How do you make your slaw? Do you have precise quantities you follow for the ingredients? Growing up, PAM (Painter Artist Mom) made slaw (and still does) by mixing mayonnaise, vinegar, and a little sugar or honey with the slaw mix.
I’m sorry, PAM. I tried. For years! I never got it right. I always like PAM’s slaw, but I never liked my own.
Until…a couple of years ago when a friend in the kitchen at church made slaw his way…this way I’m sharing with you today. It was so easy and tasted so good, I’ve made it this way at home since that time. And, it never fails.

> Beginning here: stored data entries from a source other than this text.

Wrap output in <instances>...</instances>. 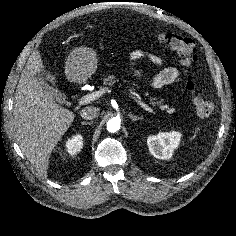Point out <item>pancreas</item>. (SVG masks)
<instances>
[{"instance_id": "1", "label": "pancreas", "mask_w": 236, "mask_h": 236, "mask_svg": "<svg viewBox=\"0 0 236 236\" xmlns=\"http://www.w3.org/2000/svg\"><path fill=\"white\" fill-rule=\"evenodd\" d=\"M102 80H103V84L106 85V86H111L116 82L115 76L112 75V74H108V73L106 75H103ZM150 103L153 106L158 105L161 110H166L168 113L174 112V109L170 108L166 104L164 105L162 100L158 101L156 98H152V99H150Z\"/></svg>"}]
</instances>
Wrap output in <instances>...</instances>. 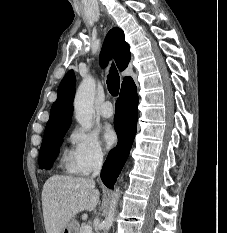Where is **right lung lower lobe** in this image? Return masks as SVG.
<instances>
[{"label":"right lung lower lobe","mask_w":227,"mask_h":233,"mask_svg":"<svg viewBox=\"0 0 227 233\" xmlns=\"http://www.w3.org/2000/svg\"><path fill=\"white\" fill-rule=\"evenodd\" d=\"M138 96L134 82L129 89L120 93L116 102L114 117L115 130L118 136L117 146L112 149L101 171L102 182L110 189L120 174L136 134Z\"/></svg>","instance_id":"right-lung-lower-lobe-1"}]
</instances>
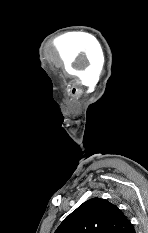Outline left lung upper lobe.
Here are the masks:
<instances>
[{"mask_svg":"<svg viewBox=\"0 0 148 233\" xmlns=\"http://www.w3.org/2000/svg\"><path fill=\"white\" fill-rule=\"evenodd\" d=\"M133 225L115 205L92 198L68 215L55 233H130Z\"/></svg>","mask_w":148,"mask_h":233,"instance_id":"left-lung-upper-lobe-1","label":"left lung upper lobe"}]
</instances>
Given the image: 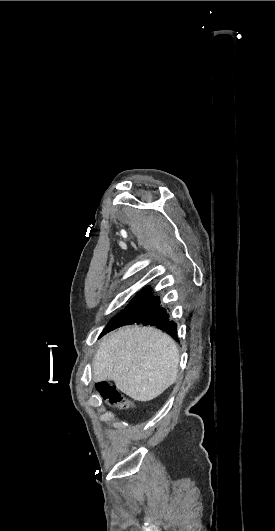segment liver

The other day when I published the post for Barbecue Meatball Pita Sandwiches, the pictures of the sandwich included slaw. This slaw is the easiest slaw I’ve ever made. And, it’s my favorite slaw. (Sorry…pretty sure I said that already.)

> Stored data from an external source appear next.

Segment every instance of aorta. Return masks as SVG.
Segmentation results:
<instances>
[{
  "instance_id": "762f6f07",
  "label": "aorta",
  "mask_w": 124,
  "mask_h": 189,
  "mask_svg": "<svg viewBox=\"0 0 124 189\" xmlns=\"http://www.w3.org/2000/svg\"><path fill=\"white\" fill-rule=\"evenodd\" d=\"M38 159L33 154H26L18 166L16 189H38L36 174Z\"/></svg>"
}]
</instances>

No more mixing mayo, vinegar, and sugar. No more adding this or that to get it right. No more adjusting.
Just a serving spoon full of mayo, three shakes of Tony’s Creole seasoning, and a package of slaw mix, and you’re there.

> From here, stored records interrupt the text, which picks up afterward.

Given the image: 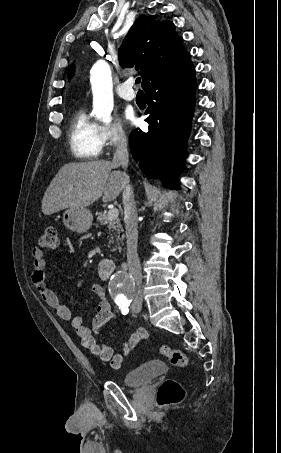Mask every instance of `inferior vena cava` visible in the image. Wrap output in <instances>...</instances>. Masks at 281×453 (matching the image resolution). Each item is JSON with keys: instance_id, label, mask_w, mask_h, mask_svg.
I'll use <instances>...</instances> for the list:
<instances>
[{"instance_id": "1", "label": "inferior vena cava", "mask_w": 281, "mask_h": 453, "mask_svg": "<svg viewBox=\"0 0 281 453\" xmlns=\"http://www.w3.org/2000/svg\"><path fill=\"white\" fill-rule=\"evenodd\" d=\"M117 148L114 152L113 162L122 164L123 168L128 166L129 156L127 150V138L124 132L119 130L118 138H116ZM123 180V204H124V220L127 239V261L129 265V275L133 279L137 293L134 297V303L142 301V275L140 261L137 253L138 231H137V210L134 200L133 188L129 184V176L126 172H122Z\"/></svg>"}]
</instances>
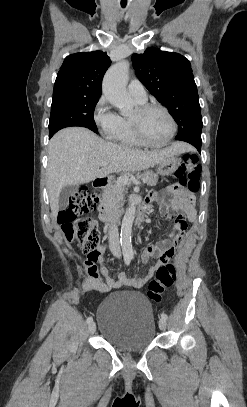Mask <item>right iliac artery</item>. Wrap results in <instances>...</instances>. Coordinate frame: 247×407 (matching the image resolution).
<instances>
[{
	"label": "right iliac artery",
	"mask_w": 247,
	"mask_h": 407,
	"mask_svg": "<svg viewBox=\"0 0 247 407\" xmlns=\"http://www.w3.org/2000/svg\"><path fill=\"white\" fill-rule=\"evenodd\" d=\"M124 261H125V264H126V265H129V264H130V261H131V258L126 257V258L124 259ZM86 322H87L88 324H90L91 322H93V318H92V317H88L87 320H86Z\"/></svg>",
	"instance_id": "obj_1"
}]
</instances>
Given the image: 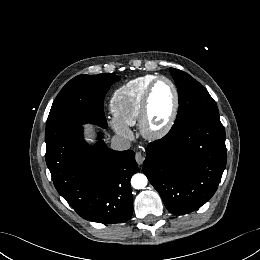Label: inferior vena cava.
<instances>
[{
    "label": "inferior vena cava",
    "instance_id": "obj_1",
    "mask_svg": "<svg viewBox=\"0 0 260 260\" xmlns=\"http://www.w3.org/2000/svg\"><path fill=\"white\" fill-rule=\"evenodd\" d=\"M110 146L114 150L124 151V150H128L130 148L131 142L124 137L115 135L111 139Z\"/></svg>",
    "mask_w": 260,
    "mask_h": 260
}]
</instances>
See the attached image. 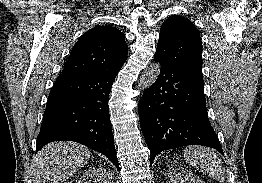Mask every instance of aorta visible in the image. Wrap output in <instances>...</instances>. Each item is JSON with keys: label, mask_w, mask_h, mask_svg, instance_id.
I'll return each instance as SVG.
<instances>
[{"label": "aorta", "mask_w": 262, "mask_h": 183, "mask_svg": "<svg viewBox=\"0 0 262 183\" xmlns=\"http://www.w3.org/2000/svg\"><path fill=\"white\" fill-rule=\"evenodd\" d=\"M160 63H152L140 76L138 87L144 90L150 87L158 78L160 74Z\"/></svg>", "instance_id": "1"}]
</instances>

You can’t get any easier than that! Can you even call that a recipe?
- 14-ounce package slaw mix
- ⅓ cup mayonnaise
- 3 shakes Tony Chachere's Original Creole Seasoning (more if desired)
- Pour slaw mix into a medium-sized bowl and stir together with mayonnaise and seasoning. Add another shake or two of seasoning if you like it more zippy.
- How easy is that?
It’s strange that I didn’t share this slaw with you before today, because it was inspired by the Broccoli Slaw in 30 Seconds that I posted a couple of years ago. Again, Tony Chachere’s to the rescue!
Cheers to our success at making tasty slaw!
Do you like slaw? Have you struggled with the challenges of making slaw to your liking?